[[ EXERCISE MATERIALS, beginning ]]
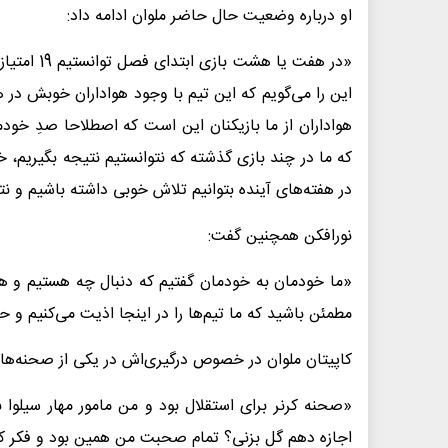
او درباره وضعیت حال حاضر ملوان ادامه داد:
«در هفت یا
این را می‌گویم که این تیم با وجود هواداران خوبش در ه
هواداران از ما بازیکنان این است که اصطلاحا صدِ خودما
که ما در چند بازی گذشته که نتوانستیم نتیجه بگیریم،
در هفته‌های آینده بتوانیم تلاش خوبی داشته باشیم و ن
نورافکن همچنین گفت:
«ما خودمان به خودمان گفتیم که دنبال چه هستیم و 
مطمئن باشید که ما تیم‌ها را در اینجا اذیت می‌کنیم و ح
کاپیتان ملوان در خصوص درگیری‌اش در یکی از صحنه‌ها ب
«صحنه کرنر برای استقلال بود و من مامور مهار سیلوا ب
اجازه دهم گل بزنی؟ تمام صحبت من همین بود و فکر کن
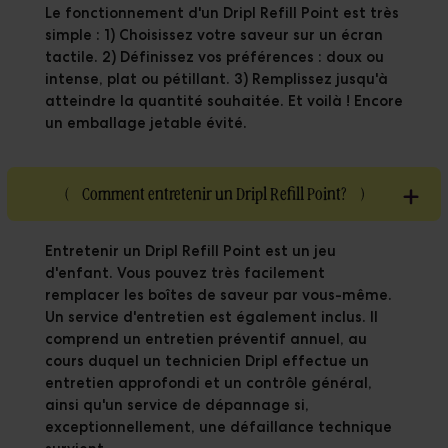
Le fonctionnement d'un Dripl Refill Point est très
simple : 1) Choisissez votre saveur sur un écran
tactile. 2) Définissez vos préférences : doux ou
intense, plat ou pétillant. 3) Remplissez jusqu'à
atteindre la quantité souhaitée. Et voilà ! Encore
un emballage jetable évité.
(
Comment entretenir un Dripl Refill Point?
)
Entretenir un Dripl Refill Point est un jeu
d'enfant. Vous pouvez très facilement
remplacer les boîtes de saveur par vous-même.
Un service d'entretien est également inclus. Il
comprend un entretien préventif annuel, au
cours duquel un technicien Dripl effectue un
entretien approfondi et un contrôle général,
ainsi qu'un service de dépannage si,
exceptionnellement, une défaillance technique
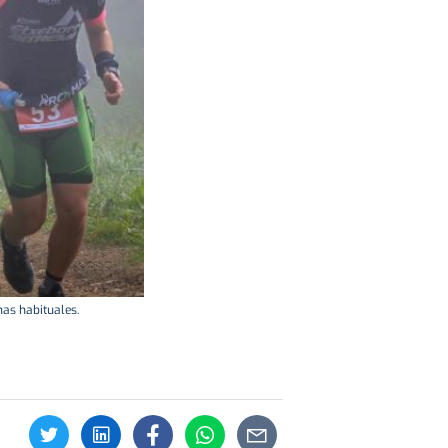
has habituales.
[[ EXERCISE MATERIALS, end ]]
## EXERCISE REQUIREMENTS
Search the entries for the word "Refill" and copy every line that holds it.

## SOLUTION
Le fonctionnement d'un Dripl Refill Point est très
Comment entretenir un Dripl Refill Point?
Entretenir un Dripl Refill Point est un jeu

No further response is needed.